My wife and I were driving to workout this morning and she mentioned a minor technical problem she was having sending email to board members on one of her endless committees. We discussed it and she told me that—I am not making this up—one organization had hired a former Israeli rocket scientist to help part-time with the IT work
I asked if she thought his credentials were sufficient for the kind of extensive help she needed. We drove on in silence.
But, it got me wondering about a great idea. In this “tough” economy, why wouldn’t a technological expert offer his or her services for one hour a week to the two dozen or more major non-profit institutions in the Greater Providence area? If you charged $100 per visit and showed up for one hour each week, that person would undoubtedly resolve issues that were burning up scores of volunteer and employee hours, which could be used for better purposes. (Don’t worry about value based pricing for the moment, I’m just demonstrating how you can make money to put bread on the table AND forge long-lived, potentially value based relationships.)

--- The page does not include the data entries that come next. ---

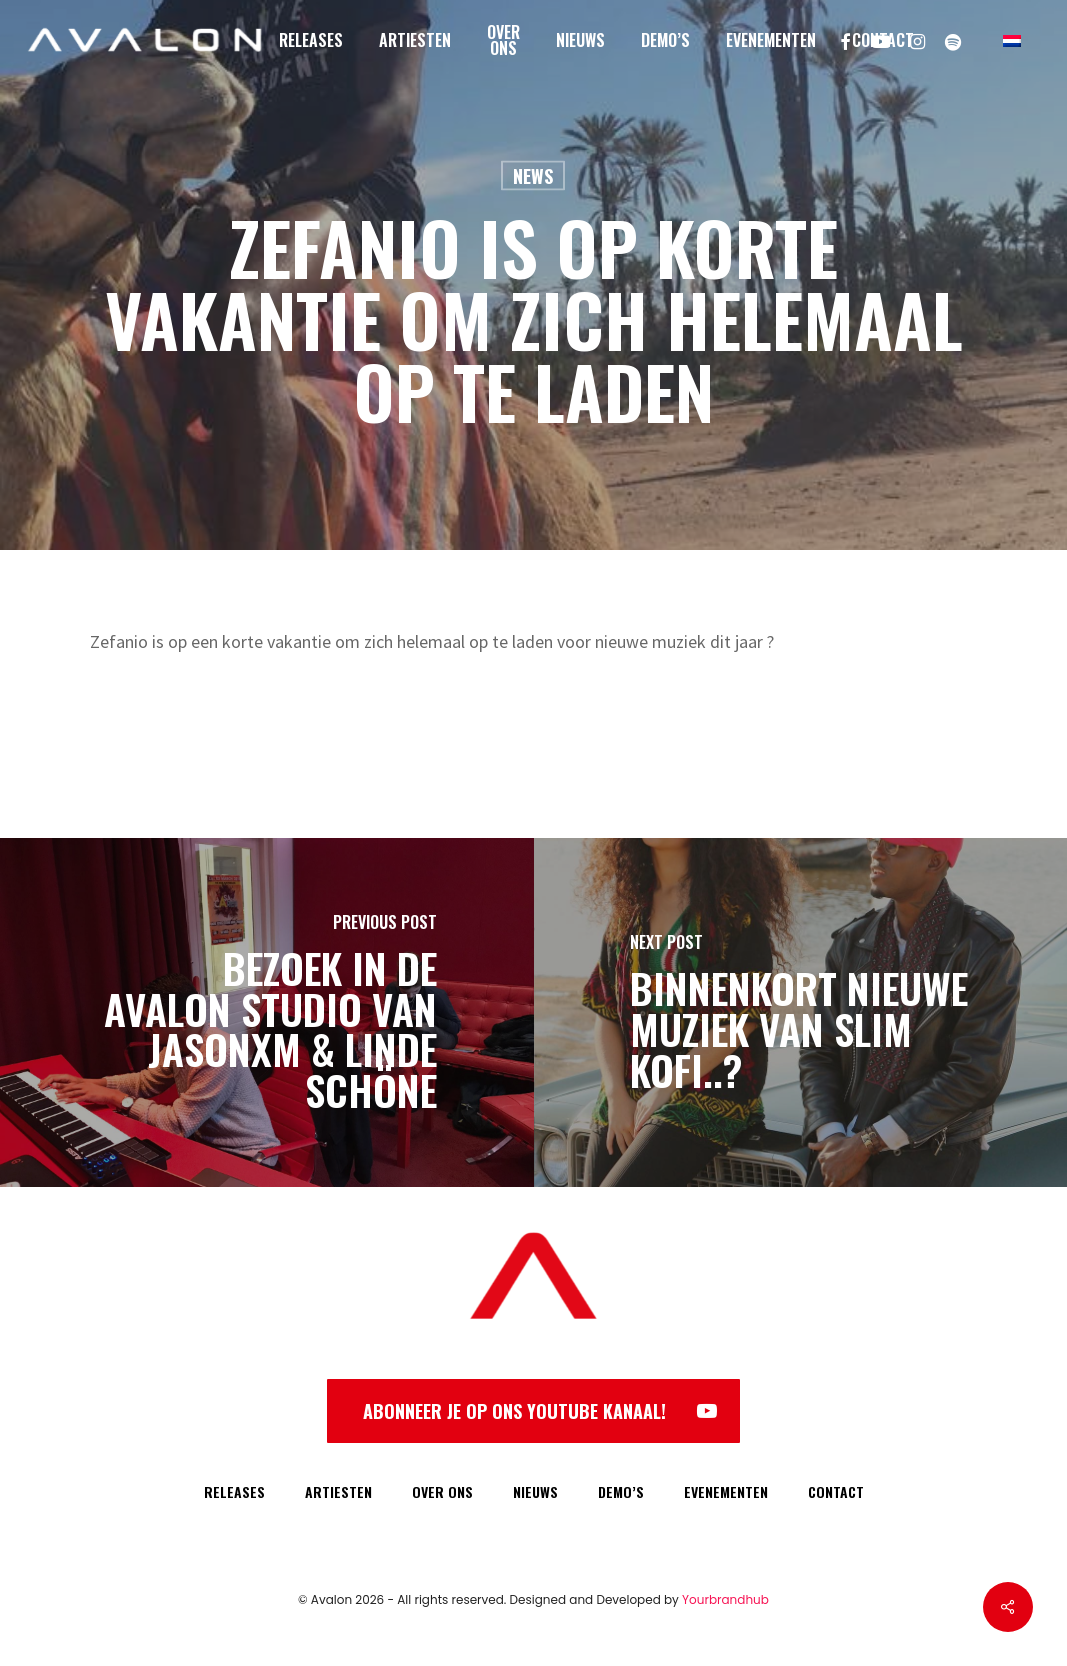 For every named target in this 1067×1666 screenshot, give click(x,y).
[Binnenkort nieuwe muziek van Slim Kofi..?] (801, 1012)
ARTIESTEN (338, 1491)
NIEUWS (535, 1491)
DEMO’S (621, 1491)
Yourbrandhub (725, 1599)
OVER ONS (442, 1491)
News (533, 176)
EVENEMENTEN (726, 1491)
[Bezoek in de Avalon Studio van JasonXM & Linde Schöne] (267, 1012)
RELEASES (234, 1491)
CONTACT (836, 1491) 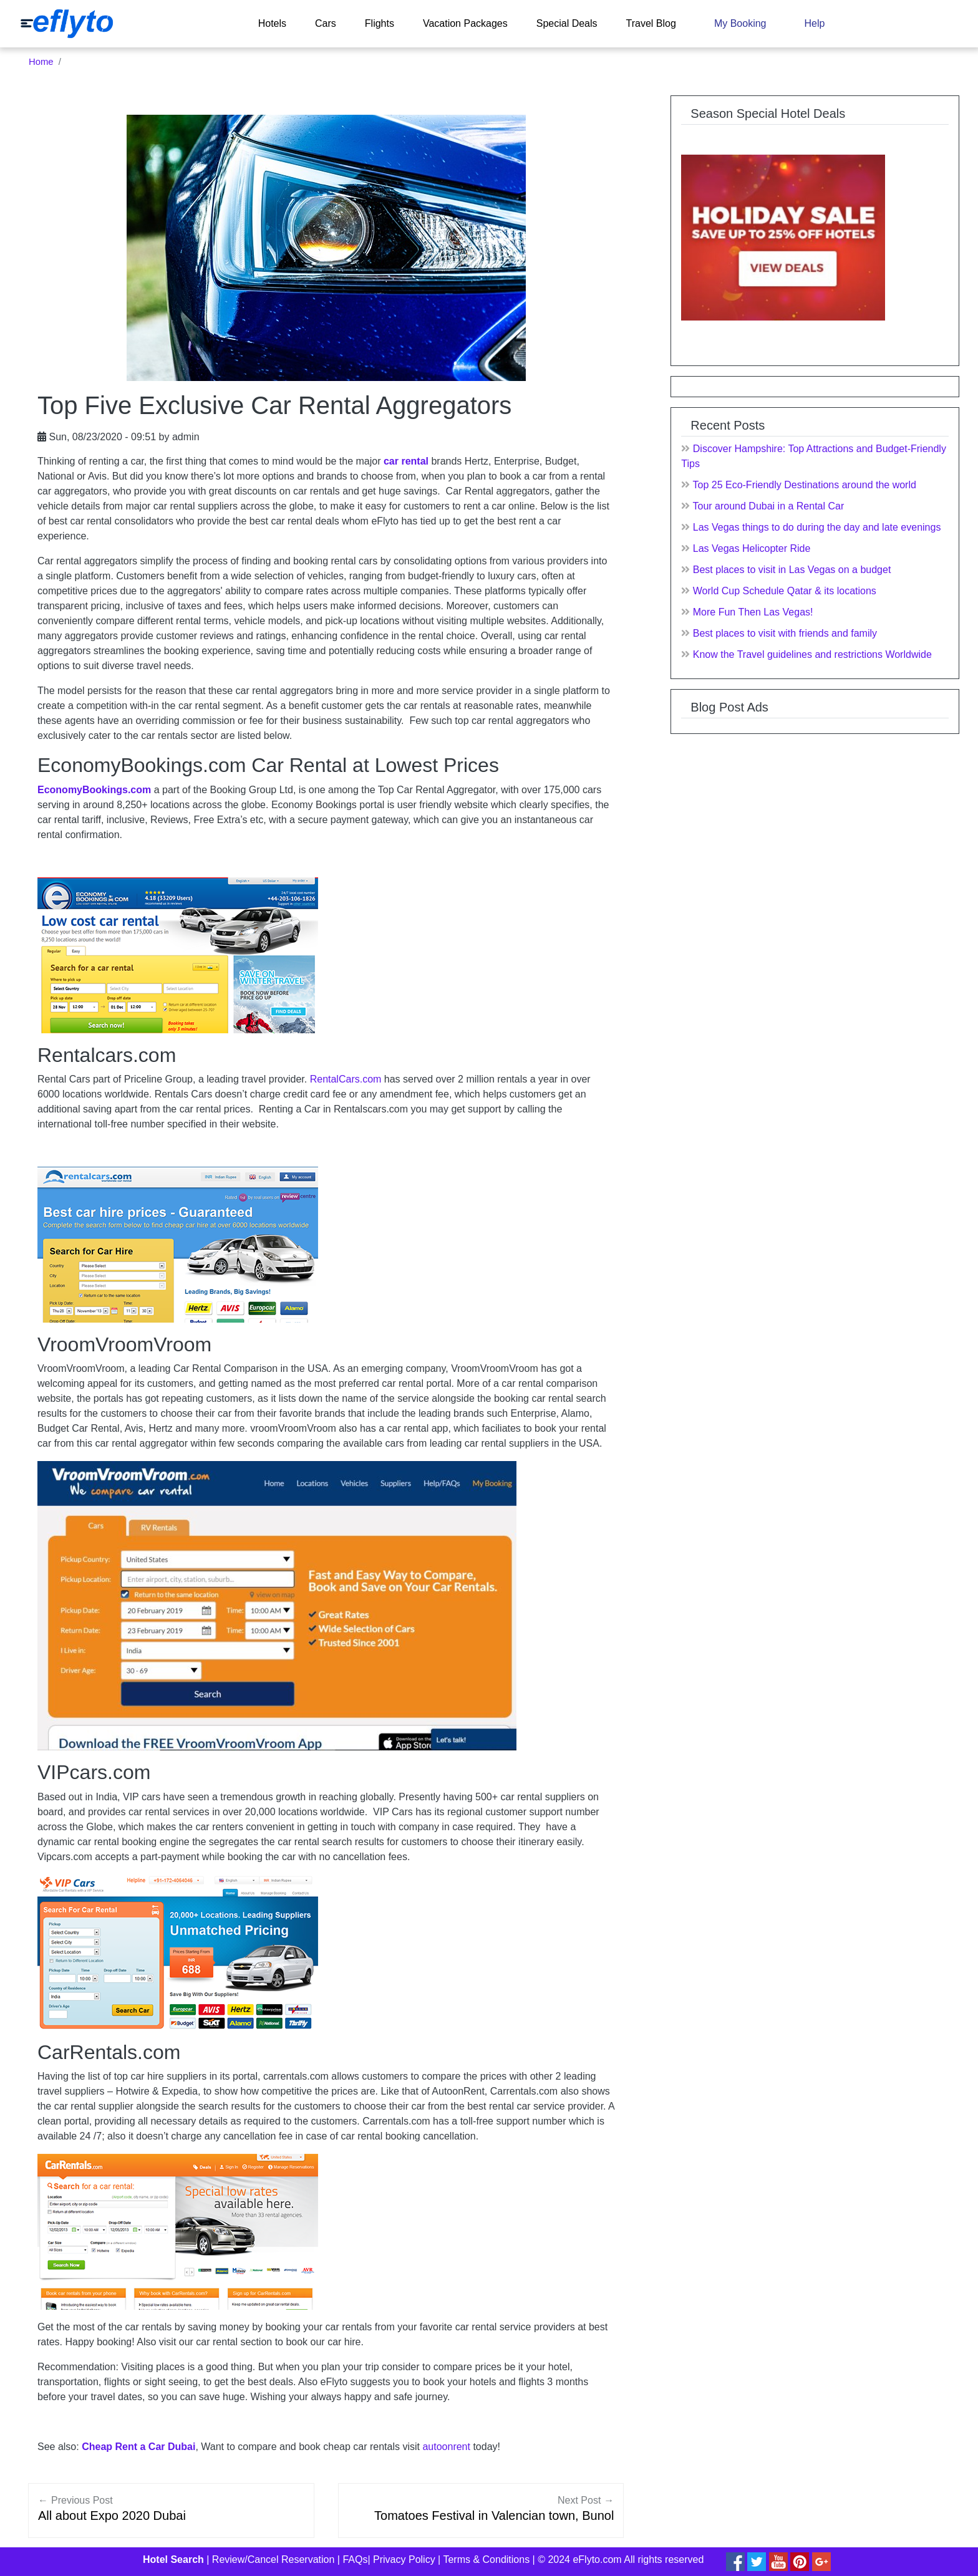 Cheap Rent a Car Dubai (138, 2446)
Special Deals (567, 23)
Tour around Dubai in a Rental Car (768, 506)
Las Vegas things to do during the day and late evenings (817, 527)
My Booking (740, 23)
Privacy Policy (404, 2559)
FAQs (354, 2559)
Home (41, 62)
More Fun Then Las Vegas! (753, 612)
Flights (379, 23)
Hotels (272, 23)
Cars (325, 23)
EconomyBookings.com (94, 789)
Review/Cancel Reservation (273, 2559)
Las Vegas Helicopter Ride (752, 548)
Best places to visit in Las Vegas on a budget (792, 569)
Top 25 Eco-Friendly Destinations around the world (804, 485)
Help (814, 23)
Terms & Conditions (486, 2559)
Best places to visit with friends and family (785, 633)
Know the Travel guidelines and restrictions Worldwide (812, 654)
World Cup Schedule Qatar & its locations (784, 591)
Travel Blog (651, 23)
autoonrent (446, 2446)
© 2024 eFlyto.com (580, 2559)
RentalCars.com (346, 1079)
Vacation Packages (465, 23) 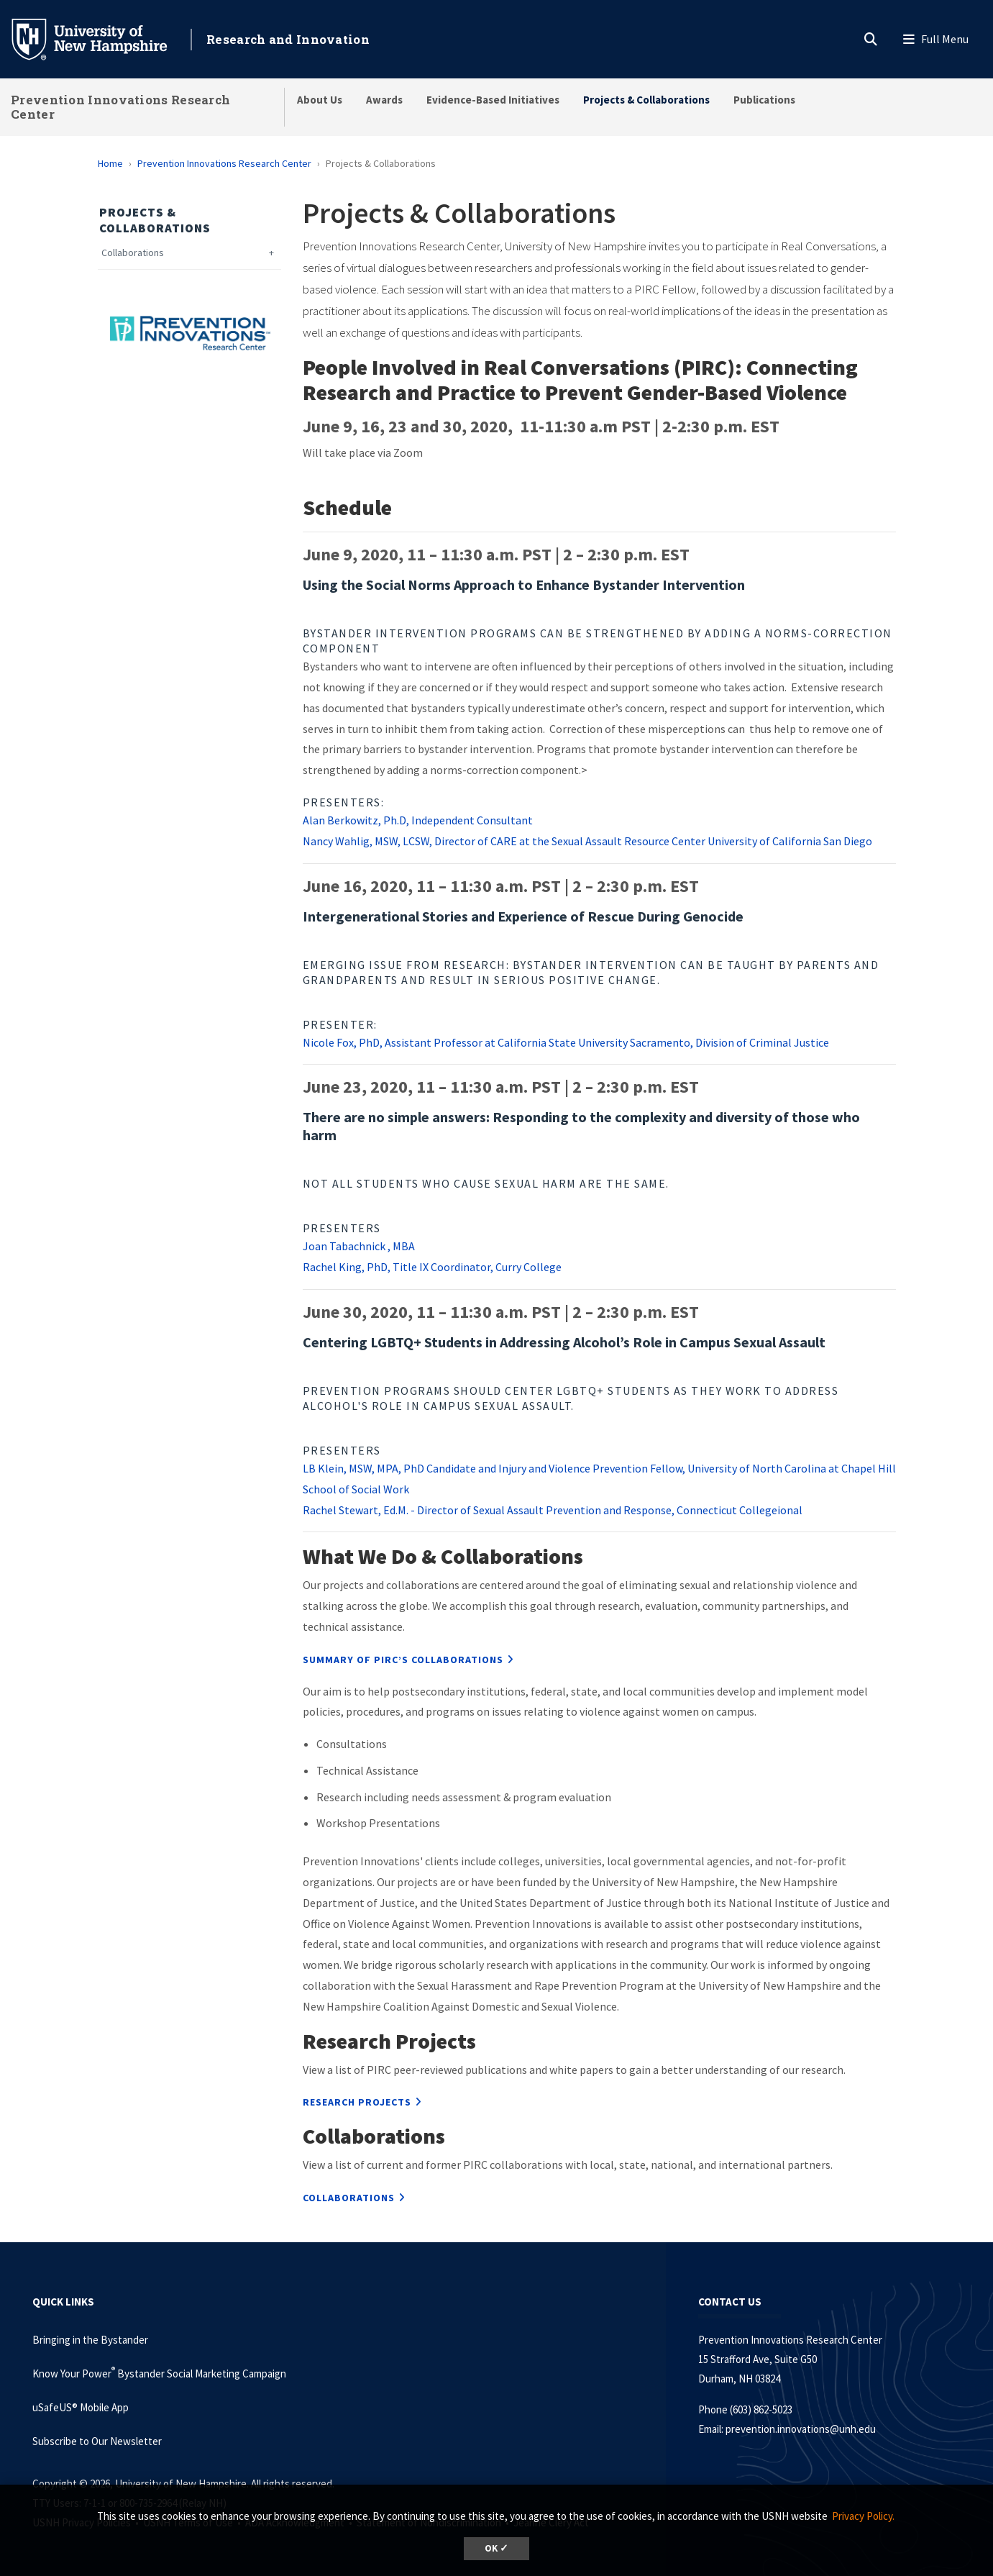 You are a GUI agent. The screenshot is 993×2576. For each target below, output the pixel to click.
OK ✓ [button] (496, 2548)
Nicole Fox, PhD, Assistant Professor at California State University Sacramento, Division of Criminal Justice (566, 1042)
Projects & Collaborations (646, 99)
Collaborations (132, 253)
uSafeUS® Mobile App (80, 2407)
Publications (764, 99)
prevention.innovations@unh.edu (801, 2429)
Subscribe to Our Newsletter (97, 2441)
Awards (384, 99)
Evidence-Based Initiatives (492, 99)
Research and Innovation (288, 39)
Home (110, 163)
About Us (319, 99)
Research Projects (357, 2101)
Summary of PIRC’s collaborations (403, 1659)
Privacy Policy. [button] (863, 2516)
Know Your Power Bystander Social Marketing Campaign (159, 2373)
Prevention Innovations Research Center (120, 106)
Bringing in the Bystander (90, 2340) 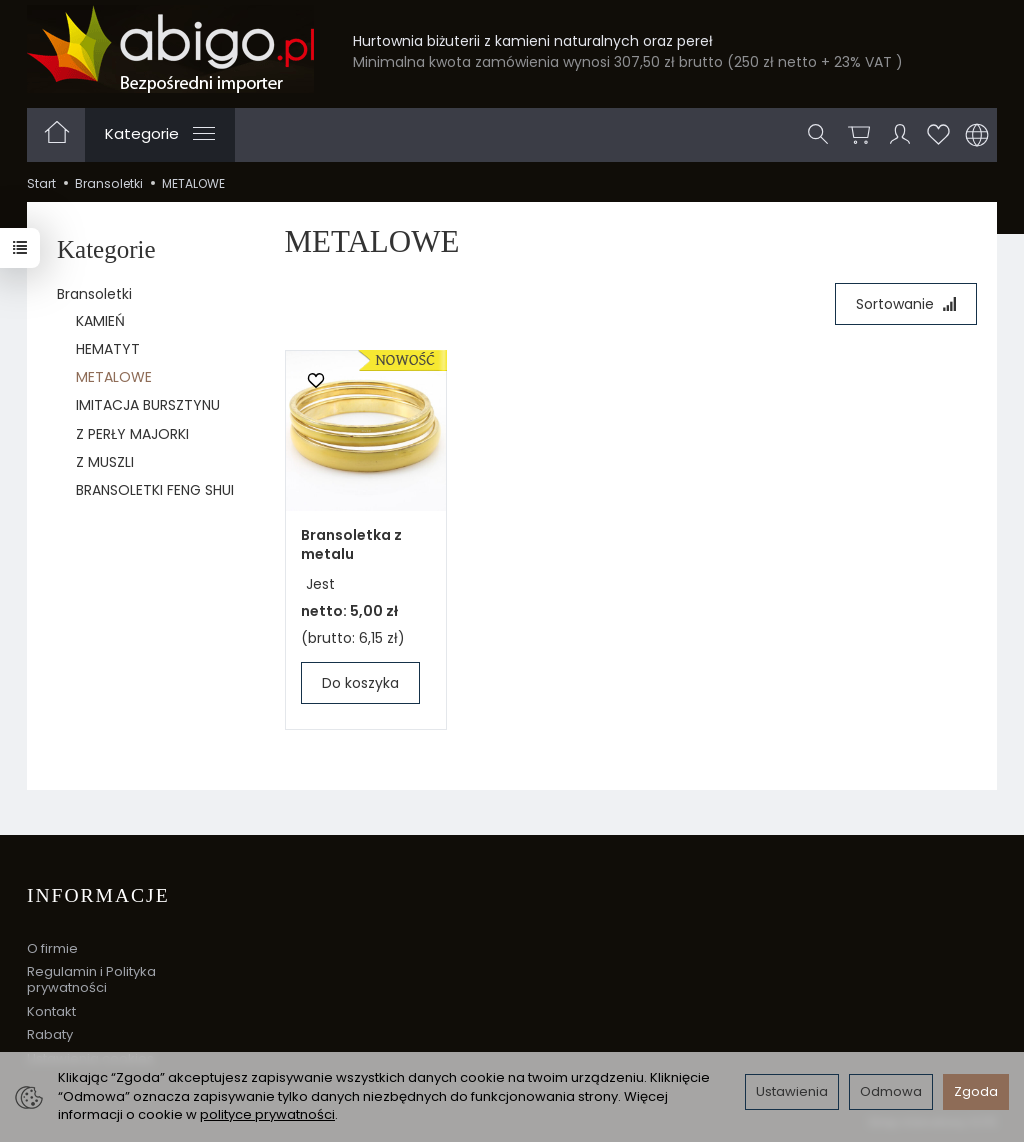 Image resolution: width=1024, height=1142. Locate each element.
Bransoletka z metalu (351, 544)
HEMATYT (108, 349)
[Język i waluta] (977, 135)
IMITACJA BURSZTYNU (148, 405)
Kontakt (51, 1011)
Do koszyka (360, 683)
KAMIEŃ (100, 321)
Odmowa (891, 1091)
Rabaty (50, 1034)
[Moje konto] (900, 135)
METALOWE (114, 377)
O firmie (52, 948)
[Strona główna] (170, 49)
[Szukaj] (818, 135)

If a dozen organizations hired you, and this is an activity that a donor or board member might readily sponsor, that means that you would earn about $1,200 a week or $60,000 a year, for less than two days of work per week with no overhead other than local transportation. In addition, there would be spin-off business with board members, other organizations, faculty, non-profit managers, and so on. You could use value based pricing there, since you wouldn’t be obligated to give your special non-profit rate, and perhaps move into six figures in total. (If two-dozen hired you, that’s $2,400 per week or $120,000 per year for a little more than half your time.)
My point is, whether or not this would work—and I believe there is a huge market for it from watching my wife’s activities and those of others on boards on which I serve—there are myriad opportunities to find and expand business in any economy. I’ve seen people who travel to homes to clean pets in vans, and others who clean up pet waste in yards.
I’ve seen corporate coaches move easily into individual career counseling as people are laid off, and teachers become advisors for home-schooling systems. Whenever the economy suffers, the self-help market expands in inverse proportion. What services and offerings do you have or can you create that add value to people in that market and with those needs?
My admonition is that there are opportunities all around. You can consider yourself a “victim of circumstances” or lucky to be flexible enough to continually turn out lemonade.